Kitap yakmak demişken, bir başka tuhaf ve benzer hikayeye geçelim, mutlu sonla biten bir yalancı çoban öyküsü bu - Boing Boing'in haberinden özet geçiyorum; ABD'nin Michigan eyaletinin Troy adlı güzide beldesinde ekonomik güçlükler kütüphaneye desteğin kesilmesine yol açmış ve kütüphanenin kapanması, dolayısıyla kitapların akıbetinin belirsizleşmesi gündeme gelmiş. Leo Burnett / Arc Worldwide ajansının desteğiyle kütüphane için 'ters' bir kampanya düzenlenmiş - Kütüphanenin kapanacağı, kitapların yakılacağı duyurulmuş ve twitter, facebook gibi kanallarda yoğun tepki alan tartışmalar başlamış. Kitapların yakılacağı gece büyük bir parti yapılacağı, kitapların etrafında yakılmazdan önce jonglörlerden ateş yutanlara türlü atraksiyon düzenleneceği, konserler olacağı, adeta bir festival havası eseceği tüm gerilla ve legal yöntemlerle Troy sakinlerine duyurulmuş da duyurulmuş. Haliyle büyük tepki alan organizasyon, partiye birkaç gün kala (facebook sayfasında olaya karşı çıkan insan sayısı epey artınca) bütün bu parti laflarının yalan olduğunu ancak kütüphanenin destek almadığı takdirde kapanmak zorunda kalacağını açıklamış ve sorumlu vatandaşları yapılacak yerel seçimlerde kütüphanenin yaşaması için gereken % 0.7'lik vergi artışı için evet oyu vermeye çağırmış. Sonra ne mi olmuş? Seçimlere rekor katılımla kütüphane ayakta kalmış, bu tuhaf kampanya da hedefine ulaşmış. Onlar ermiş muradına... Yalnış yönlendirmenin doğru kaygılara hizmet etmeyeceğini kim söylemiş? Etik mi, orası ayrı konu elbette... (Don Draper, neredesin?)

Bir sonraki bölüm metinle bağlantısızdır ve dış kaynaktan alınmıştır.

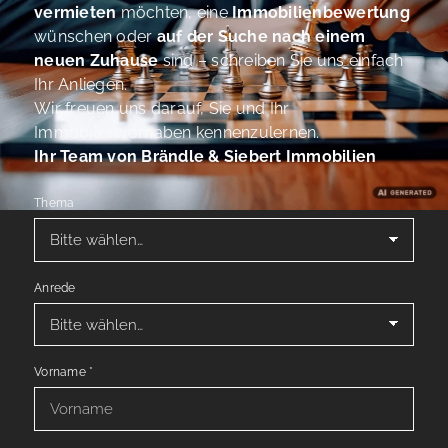
vermieten
möchten, eine
Immobilienbewertung
wünschen oder
auf der Suche nach einem
neuen Zuhause
sind – schreiben Sie uns einfach
Ihr Anliegen.
Wir freuen uns darauf, Sie und Ihr
Immobilienvorhaben kennenzulernen.
Ihr Team von Brändle & Siebert Immobilien
Thema
Anrede
Vorname
*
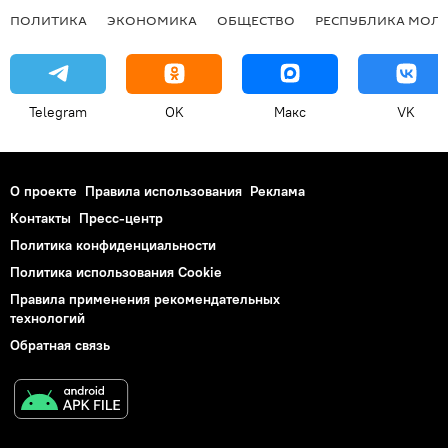
ПОЛИТИКА
ЭКОНОМИКА
ОБЩЕСТВО
РЕСПУБЛИКА МОЛ
Telegram
OK
Макс
VK
О проекте
Правила использования
Реклама
Контакты
Пресс-центр
Политика конфиденциальности
Политика использования Cookie
Правила применения рекомендательных
технологий
Обратная связь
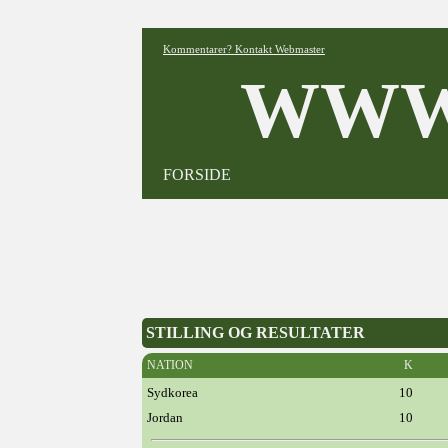
Kommentarer? Kontakt Webmaster
WWW
FORSIDE
STILLING OG RESULTATER
NATION
K
Sydkorea
10
Jordan
10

Her neyse, yaz kitapları pıtrak gibi bitmeye başladı bile; yaz kitabı denen konseptle yakından uzaktan alakası olmayan ve uzun zamandır beklenen Hayvan Yemek ise, bugünden itibaren raflarda olacak. Jonathan Safran Foer'in bu metni, aklınızı ve kalbinizi sarsacak. Ezberlerinizi sorgulamak istemiyorsanız okumayın derim.

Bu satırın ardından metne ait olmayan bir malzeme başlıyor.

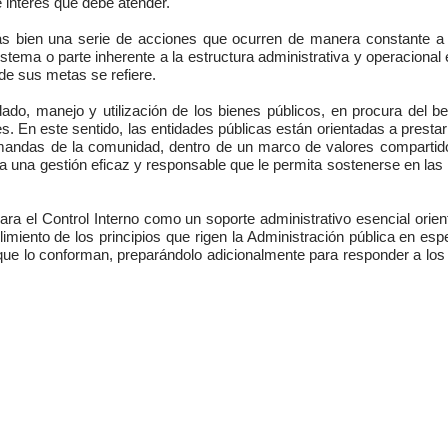
 interés que debe atender.
más bien una serie de acciones que ocurren de manera constante a 
a o parte inherente a la estructura administrativa y operacional ex
de sus metas se refiere.
dado, manejo y utilización de los bienes públicos, en procura del 
yes. En este sentido, las entidades públicas están orientadas a prestar 
 demandas de la comunidad, dentro de un marco de valores compart
ta una gestión eficaz y responsable que le permita sostenerse en las 
rara el Control Interno como un soporte administrativo esencial orient
iento de los principios que rigen la Administración pública en especi
 que lo conforman, preparándolo adicionalmente para responder a los 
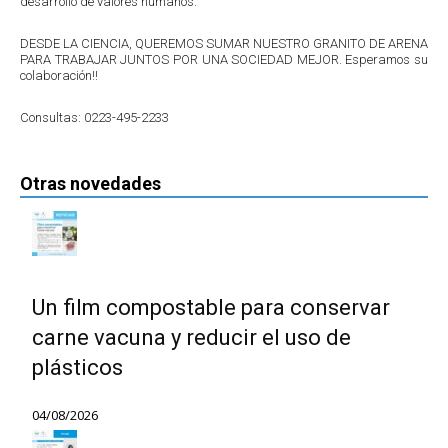
desarrollo de valores humanos.
DESDE LA CIENCIA, QUEREMOS SUMAR NUESTRO GRANITO DE ARENA
PARA TRABAJAR JUNTOS POR UNA SOCIEDAD MEJOR. Esperamos su
colaboración!!
Consultas: 0223-495-2233
Otras novedades
Un film compostable para conservar
carne vacuna y reducir el uso de
plásticos
04/08/2026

Ve evet, nemiyle, serinliğiyle, şeftalisiyle, uzun geceleriyle, yakan güneşiyle Temmuz geldi sonunda! Haftaya başlarken Temmuz'un yakında şehre atacağı Morrissey'den gelsin öyleyse: Meat is Murder.


(Görselde Xu Bing'e ait bir iş; Gökten Bir Kitap - Xu Bing, bu enstalasyon için tamamen yeni ve anlamdan yoksun bir dil yaratmış - yeni karakterler, yeni kelimeler, bitmek bilmeyen parşömenler vs. Yeni bir evren?)